Girls Who Code Impact Evaluation Study

Young woman at her laptop

Computer and information technology jobs are projected to grow 15% from 2021 to 2031, making computing one of the fastest growing occupations in the U.S. labor market. Women remain underrepresented in the science, technology, engineering, and mathematics (STEM) fields, making up only 27% of today’s STEM workforce. Although women’s participation in STEM fields has increased during the last 30 years, women remain underrepresented in the computer science (CS) field and their participation has declined from 37% in 1995 to 22% in 2022. Thus, it is crucial to change women’s perception of CS by providing trainings that pique their interest in learning CS and preparing them with the necessary skills to pursue CS-related postsecondary education and careers. 

In an effort to address gender disparities in the computer science field and promote diversity in the CS pipeline, Girls Who Code offers two free virtual summer programs, the Summer Immersion Program (SIP) and the Self-Paced Program (SPP), specifically designed for female and nonbinary high school students. The summer programs aim to elevate students’ proficiency and enthusiasm in computer science and encourage pursuit of related higher education and careers. 

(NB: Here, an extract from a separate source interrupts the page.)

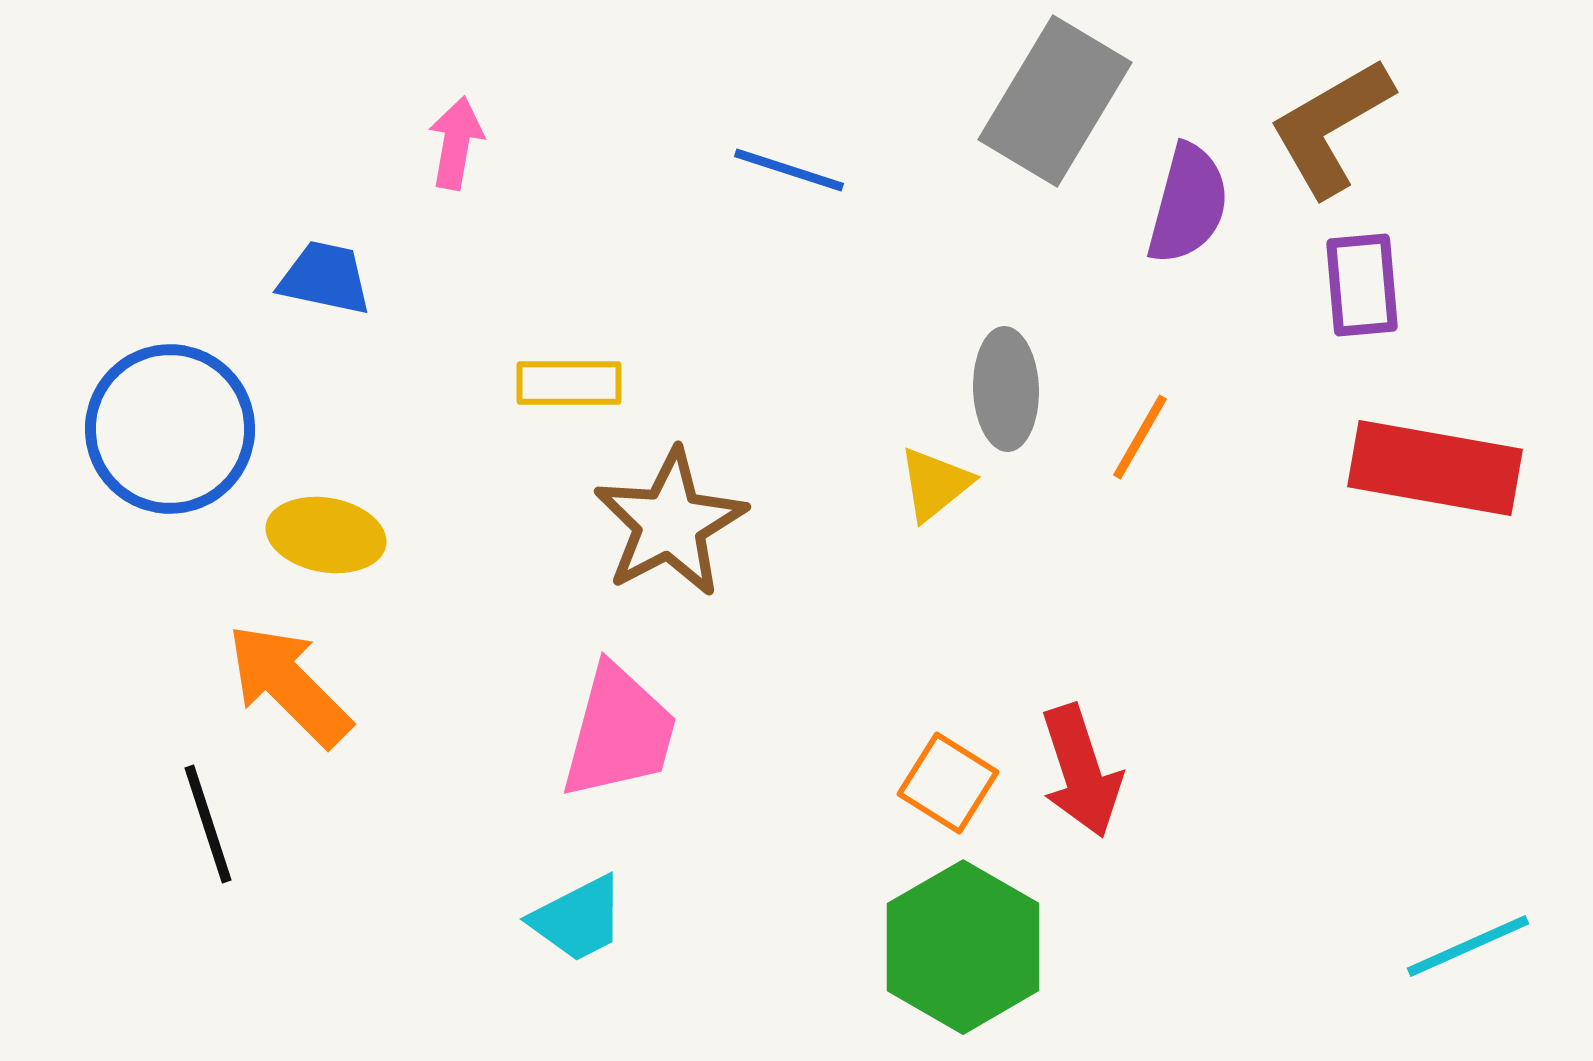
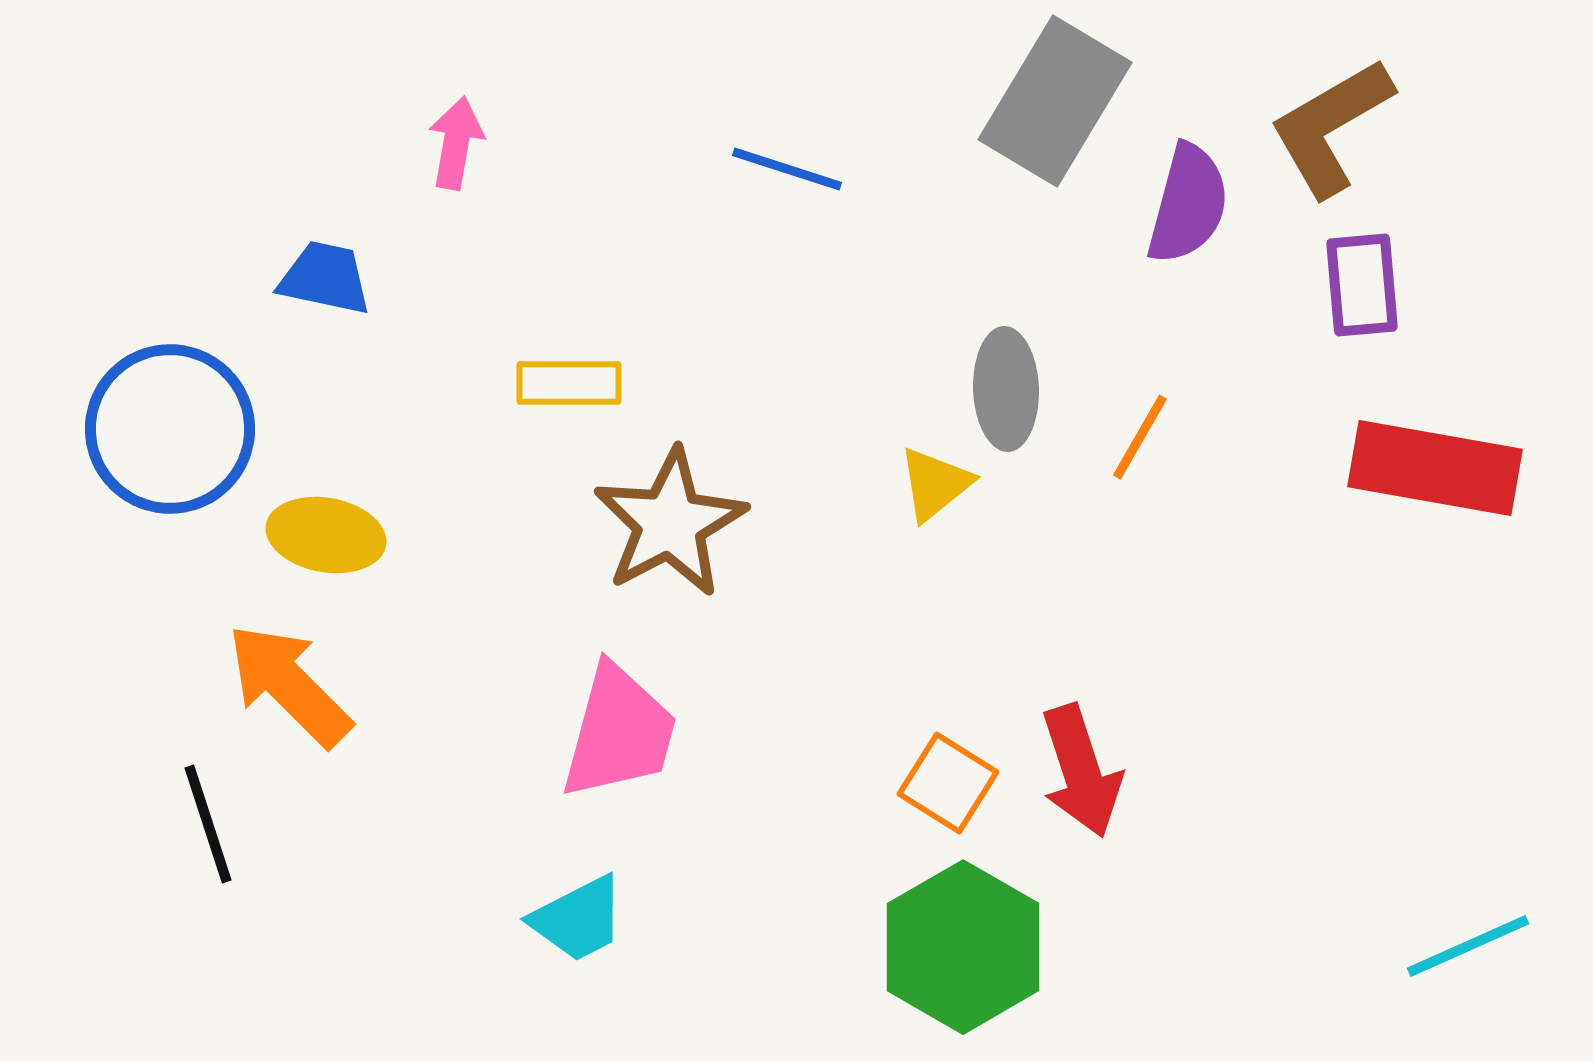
blue line: moved 2 px left, 1 px up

AIR partnered with Girls Who Code to conduct an independent evaluation of the effectiveness of its summer virtual programs. The goal of this study is answer these questions: 

  1. What are the effects of participation in the Girls Who Code’s SIP and SPP programs on majoring in a CS-related field during postsecondary education? 
  2. How do those effects vary by different student groups?       

Impact Evaluation Findings

AIR conducted a quasi-experimental study comparing SIP and SPP participants to similar waitlisted students to determine the effects of program participation on majoring in a CS-related field. This study utilized publicly available National Student Clearinghouse data and Girls Who Code records from program participants and program waitlist students for the years 2020-22. The study yielded two key findings.

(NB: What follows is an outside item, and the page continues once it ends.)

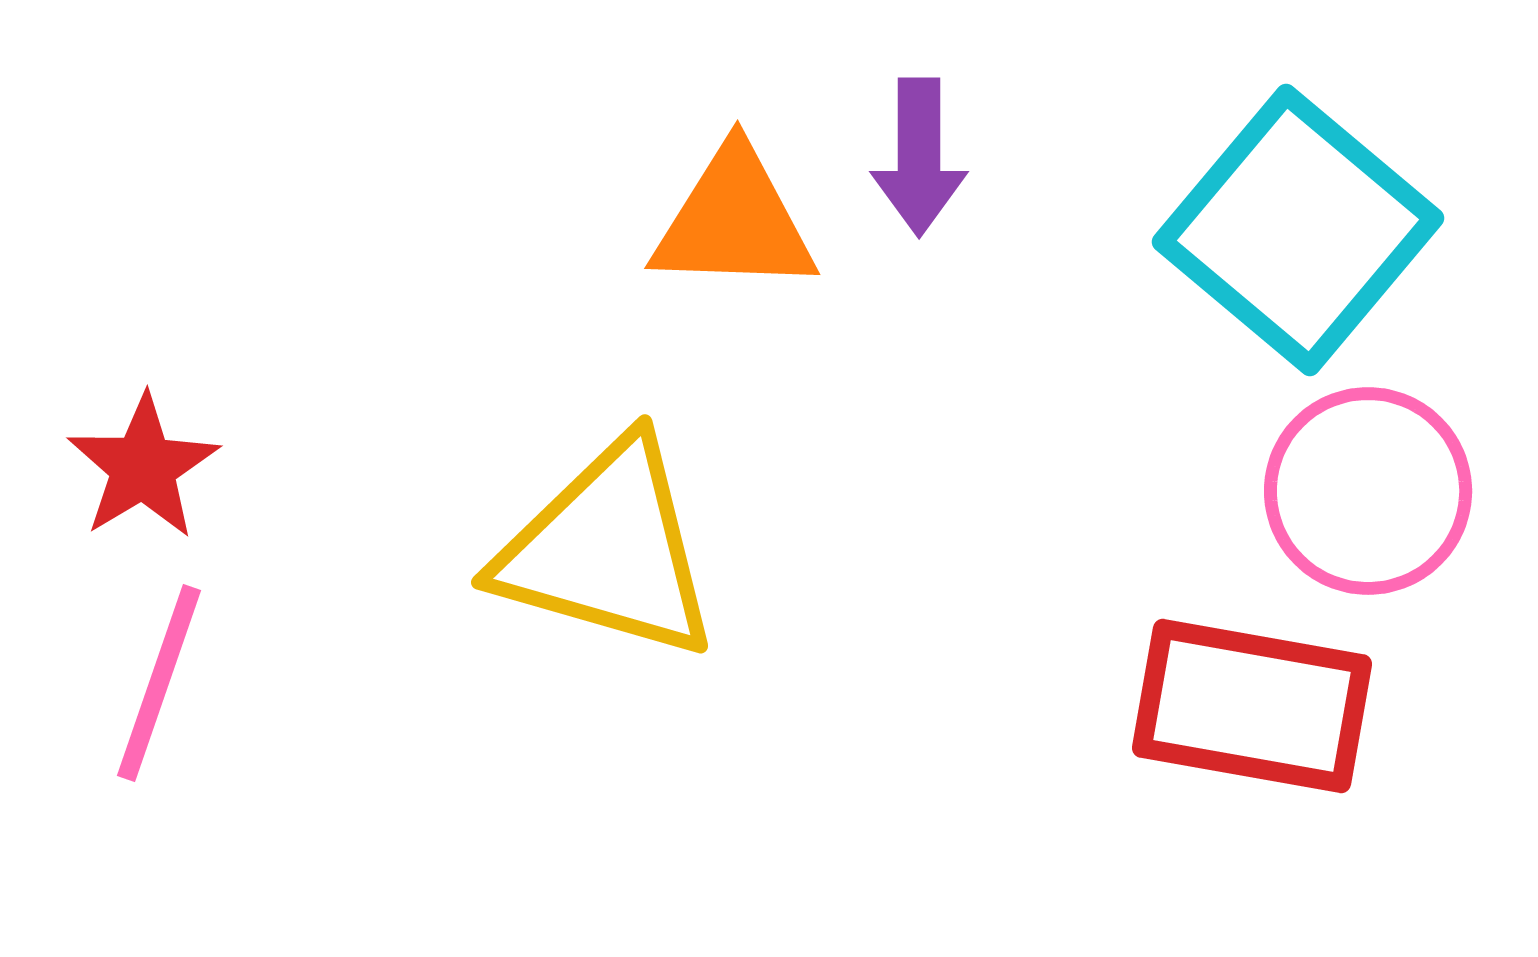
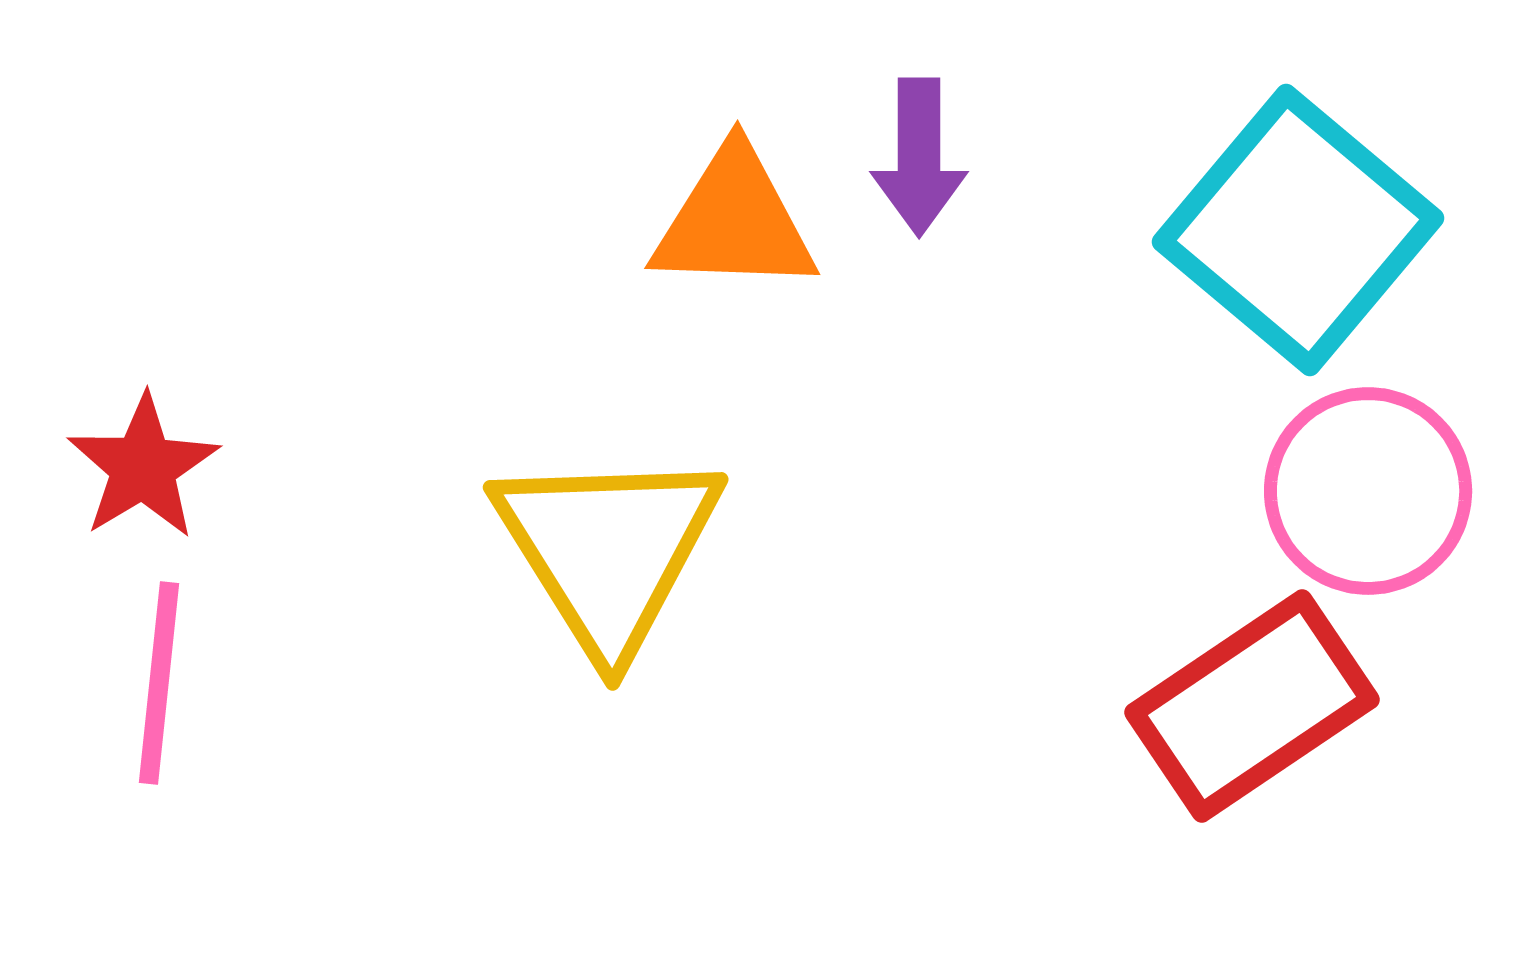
yellow triangle: rotated 42 degrees clockwise
pink line: rotated 13 degrees counterclockwise
red rectangle: rotated 44 degrees counterclockwise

  • First, on average, both SIP and SPP participants were significantly more likely to major in a CS-related field (by 13.2 percentage points and 11.5 percentage points, respectively) than comparison students.
  • Second, both SIP and SPP consistently demonstrated positive effects on majoring in a CS-related field across most of the student groups examined, including White, Black/African American, and Hispanic or Latino/a students; students who are historically underrepresented in computing; and students with little to no prior CS knowledge.

This study comes with several limitations that warrant consideration when interpreting findings. First, estimated program effects may be influenced by a few preexisting student characteristics (e.g., GPA and motivation) that we were not able to access and control for in the analyses. Second, certain student groups had small sample sizes, resulting in low statistical power for analyzing variations in program effects.

Girls Who Code Summer Programs  

Summer Immersion Program (SIP). Starting in 2020, Girls Who Code introduced the virtual SIP, a two-week synchronous live program, a response to the COVID-19 pandemic that served as a replacement for the in-person SIP that Girls Who Code originally offered. Throughout the program, participants are introduced to key CS concepts and guided through step-by-step tutorials to complete real-world projects. Participants also have the chance to engage in a mentorship workshop and gain insights into career opportunities in STEM from women actively working in the tech industry.  

Self-Paced Program (SPP). Starting in 2021, Girls Who Code launched the SPP, a six-week asynchronous virtual program that incorporates the flexibility of self-directed online learning for students who want to learn at their own pace and prefer not to adhere to a set schedule. From this program, students can choose from courses in Cybersecurity, Data Science + AI, and Web Development tracks to earn certificates in their chosen CS tracks. Students also have the opportunity to build community through weekly live advisory sessions and Girls Who Code partner events.